** Opening Input for this task block **

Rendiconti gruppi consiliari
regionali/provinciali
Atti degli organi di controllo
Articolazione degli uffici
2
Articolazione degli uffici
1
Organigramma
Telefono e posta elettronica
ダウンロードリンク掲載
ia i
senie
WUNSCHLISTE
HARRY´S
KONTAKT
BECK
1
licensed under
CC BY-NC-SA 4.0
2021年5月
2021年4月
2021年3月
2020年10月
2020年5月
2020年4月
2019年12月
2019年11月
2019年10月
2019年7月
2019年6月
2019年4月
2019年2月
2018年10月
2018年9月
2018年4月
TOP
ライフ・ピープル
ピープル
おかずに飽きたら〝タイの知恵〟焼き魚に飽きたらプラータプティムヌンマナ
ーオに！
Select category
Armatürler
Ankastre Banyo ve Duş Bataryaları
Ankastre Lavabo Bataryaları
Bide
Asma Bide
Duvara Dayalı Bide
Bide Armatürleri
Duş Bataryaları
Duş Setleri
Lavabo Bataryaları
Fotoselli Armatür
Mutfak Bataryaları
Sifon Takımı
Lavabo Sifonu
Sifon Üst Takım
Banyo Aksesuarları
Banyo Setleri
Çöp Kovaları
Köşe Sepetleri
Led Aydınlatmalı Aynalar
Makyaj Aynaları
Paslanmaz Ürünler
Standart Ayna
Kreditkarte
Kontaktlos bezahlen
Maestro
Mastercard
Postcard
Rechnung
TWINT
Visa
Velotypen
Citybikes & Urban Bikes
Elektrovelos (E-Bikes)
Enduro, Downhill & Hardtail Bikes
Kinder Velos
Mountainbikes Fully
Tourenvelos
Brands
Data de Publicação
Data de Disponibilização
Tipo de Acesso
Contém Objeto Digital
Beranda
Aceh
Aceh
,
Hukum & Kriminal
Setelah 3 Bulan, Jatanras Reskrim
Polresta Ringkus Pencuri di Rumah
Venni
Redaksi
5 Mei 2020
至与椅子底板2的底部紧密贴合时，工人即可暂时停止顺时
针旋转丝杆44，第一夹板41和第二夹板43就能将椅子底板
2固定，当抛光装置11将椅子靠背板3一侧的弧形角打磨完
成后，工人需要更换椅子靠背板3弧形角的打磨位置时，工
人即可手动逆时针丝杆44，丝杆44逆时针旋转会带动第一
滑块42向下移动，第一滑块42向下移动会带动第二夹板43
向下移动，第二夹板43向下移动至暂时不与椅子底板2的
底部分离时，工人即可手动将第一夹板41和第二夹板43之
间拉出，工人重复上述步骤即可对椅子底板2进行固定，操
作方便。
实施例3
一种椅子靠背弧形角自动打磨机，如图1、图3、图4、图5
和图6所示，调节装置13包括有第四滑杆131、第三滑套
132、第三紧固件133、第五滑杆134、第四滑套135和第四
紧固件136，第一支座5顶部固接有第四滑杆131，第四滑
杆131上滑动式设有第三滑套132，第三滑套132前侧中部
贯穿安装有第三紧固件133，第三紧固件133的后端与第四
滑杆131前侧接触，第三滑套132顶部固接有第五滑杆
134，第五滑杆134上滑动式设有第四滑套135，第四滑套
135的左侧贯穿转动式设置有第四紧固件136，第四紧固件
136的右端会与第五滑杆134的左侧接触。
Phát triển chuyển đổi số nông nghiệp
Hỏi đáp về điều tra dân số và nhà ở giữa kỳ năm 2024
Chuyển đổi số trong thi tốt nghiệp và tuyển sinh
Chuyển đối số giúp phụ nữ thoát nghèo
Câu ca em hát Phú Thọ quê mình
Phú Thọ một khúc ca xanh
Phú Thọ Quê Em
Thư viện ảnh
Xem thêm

** Closing Input for this task block **

* **The task**
Quote the data above verbatim from its first line to the line that includes "Bide Armatürleri", with both boundary lines retained.

* **Your solution**
Rendiconti gruppi consiliari
regionali/provinciali
Atti degli organi di controllo
Articolazione degli uffici
2
Articolazione degli uffici
1
Organigramma
Telefono e posta elettronica
ダウンロードリンク掲載
ia i
senie
WUNSCHLISTE
HARRY´S
KONTAKT
BECK
1
licensed under
CC BY-NC-SA 4.0
2021年5月
2021年4月
2021年3月
2020年10月
2020年5月
2020年4月
2019年12月
2019年11月
2019年10月
2019年7月
2019年6月
2019年4月
2019年2月
2018年10月
2018年9月
2018年4月
TOP
ライフ・ピープル
ピープル
おかずに飽きたら〝タイの知恵〟焼き魚に飽きたらプラータプティムヌンマナ
ーオに！
Select category
Armatürler
Ankastre Banyo ve Duş Bataryaları
Ankastre Lavabo Bataryaları
Bide
Asma Bide
Duvara Dayalı Bide
Bide Armatürleri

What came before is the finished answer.